From the films of Larry Clark to the feminist comedy of Amy Schumer to the fall of Louis C. K., comedic, graphic, and violent moments of abjection have permeated twentieth- and twenty-first-century social and political discourse.
The contributors to Abjection Incorporated: Mediating the Politics of Pleasure and Violence (Duke University Press, 2020) move beyond simple critiques of abjection as a punitive form of social death, illustrating how it has become a contested mode of political and cultural capital—empowering for some but oppressive for others.
Escaping abjection's usual confines of psychoanalysis and aesthetic modernism, core to theories of abjection by thinkers such as Kristeva and Bataille, the contributors examine a range of media, including literature, photography, film, television, talking dolls, comics, and manga.
Whether analyzing how comedic abjection can help mobilize feminist politics or how expressions of abjection inflect class, race, and gender hierarchies, the contributors demonstrate the importance of competing uses of abjection to contemporary society and politics.
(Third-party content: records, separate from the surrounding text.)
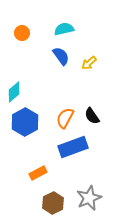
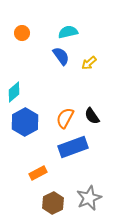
cyan semicircle: moved 4 px right, 3 px down
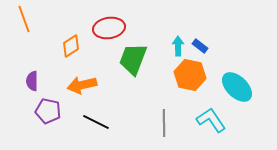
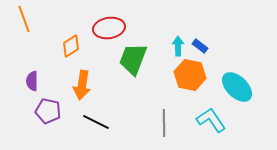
orange arrow: rotated 68 degrees counterclockwise
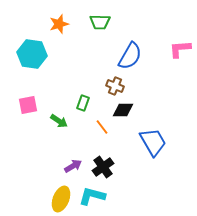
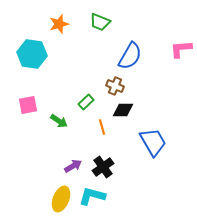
green trapezoid: rotated 20 degrees clockwise
pink L-shape: moved 1 px right
green rectangle: moved 3 px right, 1 px up; rotated 28 degrees clockwise
orange line: rotated 21 degrees clockwise
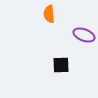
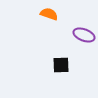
orange semicircle: rotated 114 degrees clockwise
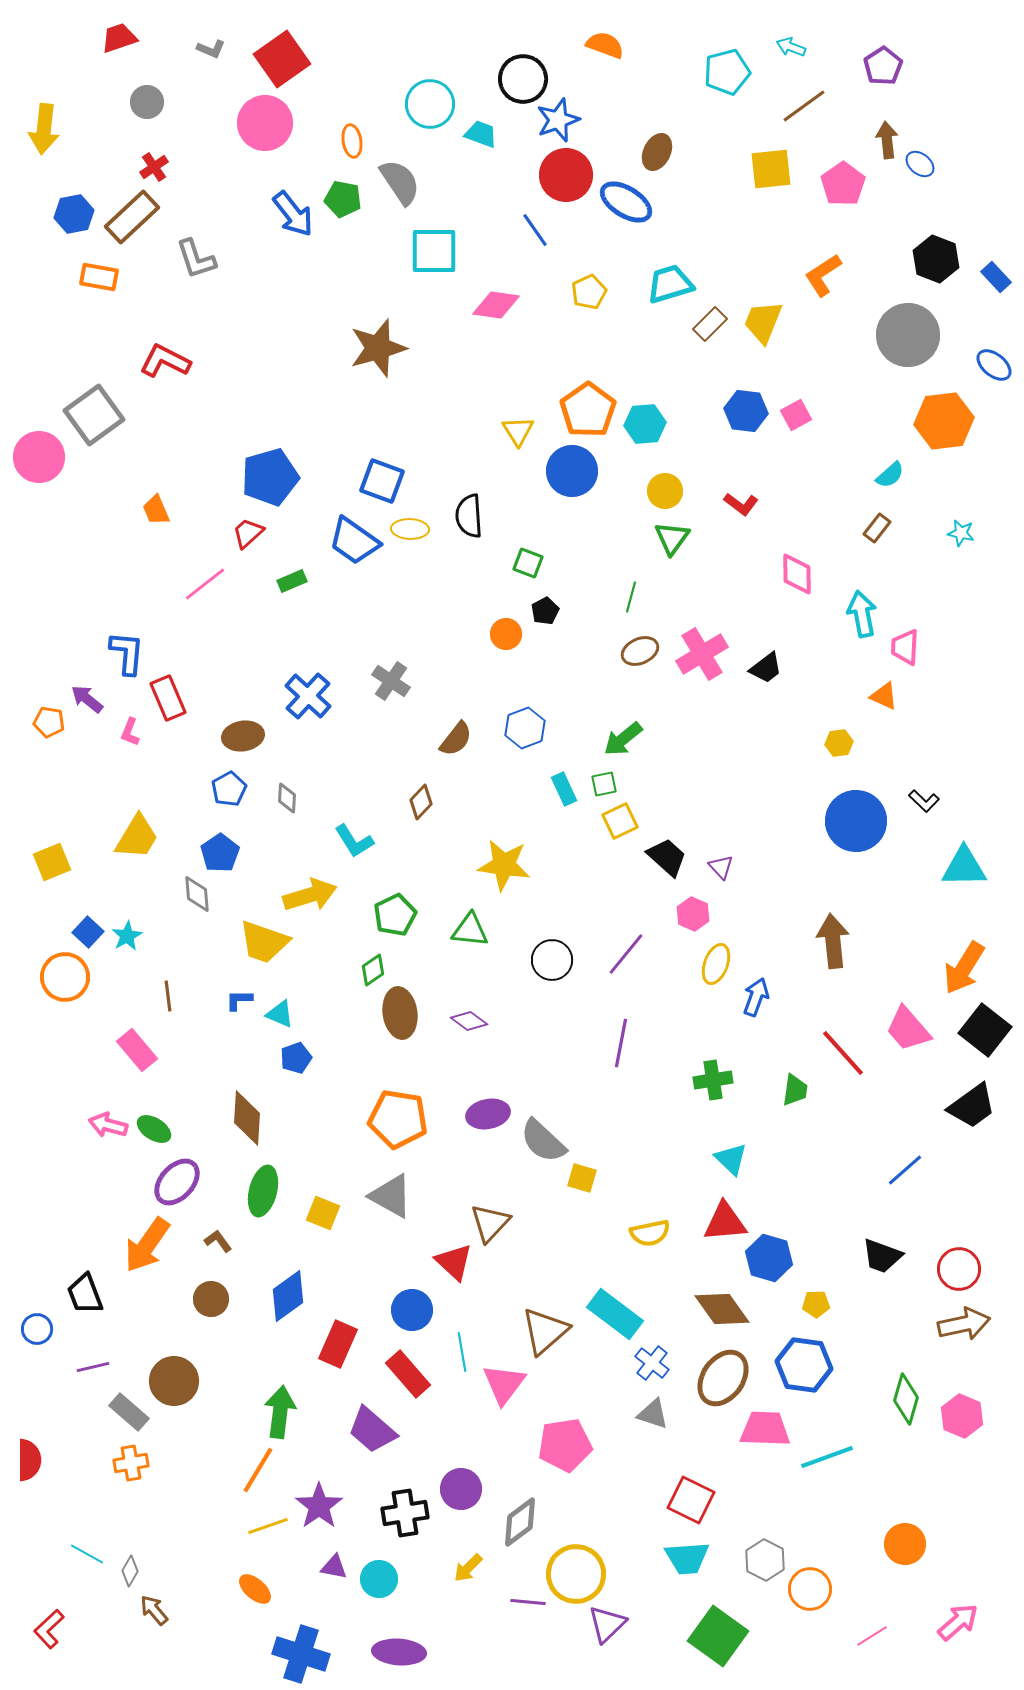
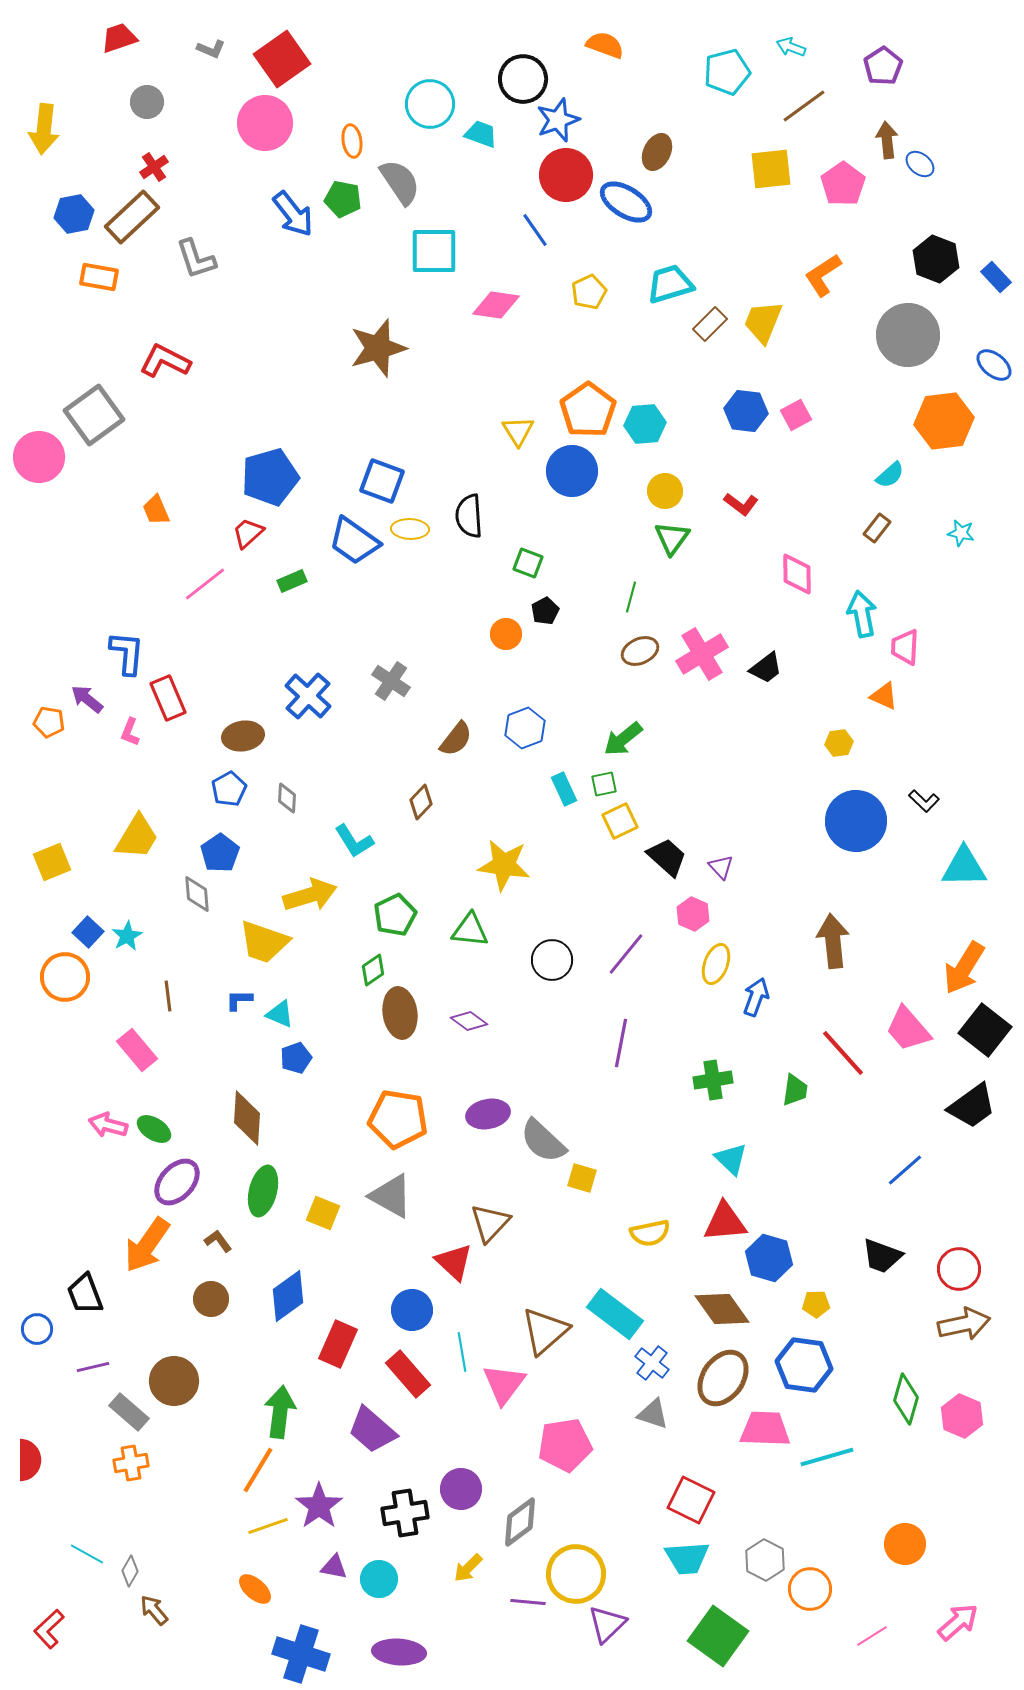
cyan line at (827, 1457): rotated 4 degrees clockwise
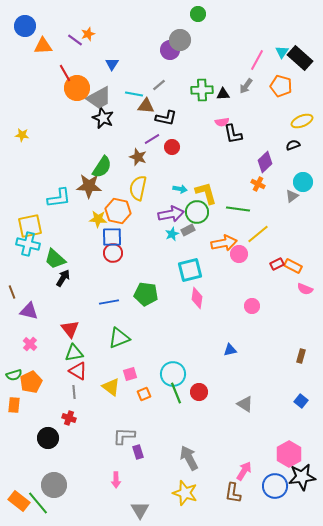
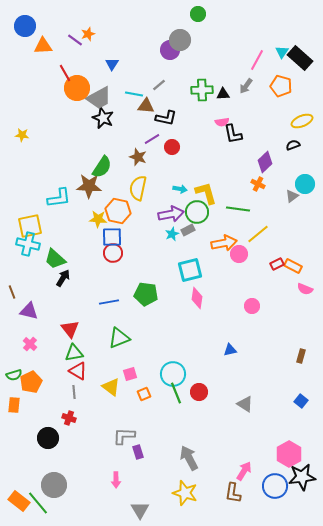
cyan circle at (303, 182): moved 2 px right, 2 px down
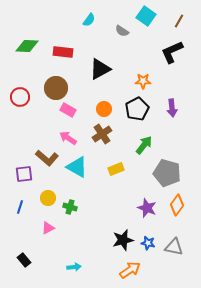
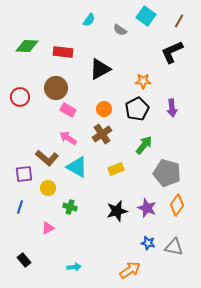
gray semicircle: moved 2 px left, 1 px up
yellow circle: moved 10 px up
black star: moved 6 px left, 29 px up
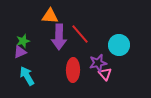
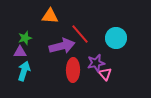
purple arrow: moved 3 px right, 9 px down; rotated 105 degrees counterclockwise
green star: moved 2 px right, 3 px up
cyan circle: moved 3 px left, 7 px up
purple triangle: rotated 24 degrees clockwise
purple star: moved 2 px left
cyan arrow: moved 3 px left, 5 px up; rotated 48 degrees clockwise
They emphasize abjection's role in circumscribing the boundaries of the human and how the threats abjection poses to the self and other, far from simply negative, open up possibilities for radically new politics.
Maggie Hennefeld is Assistant Professor of Cultural Studies and Comparative Literature at the University of Minnesota, Twin Cities. Her Twitter handle is @magshenny.
Nicholas Sammond is Associate Professor of Cinema Studies at the University of Toronto.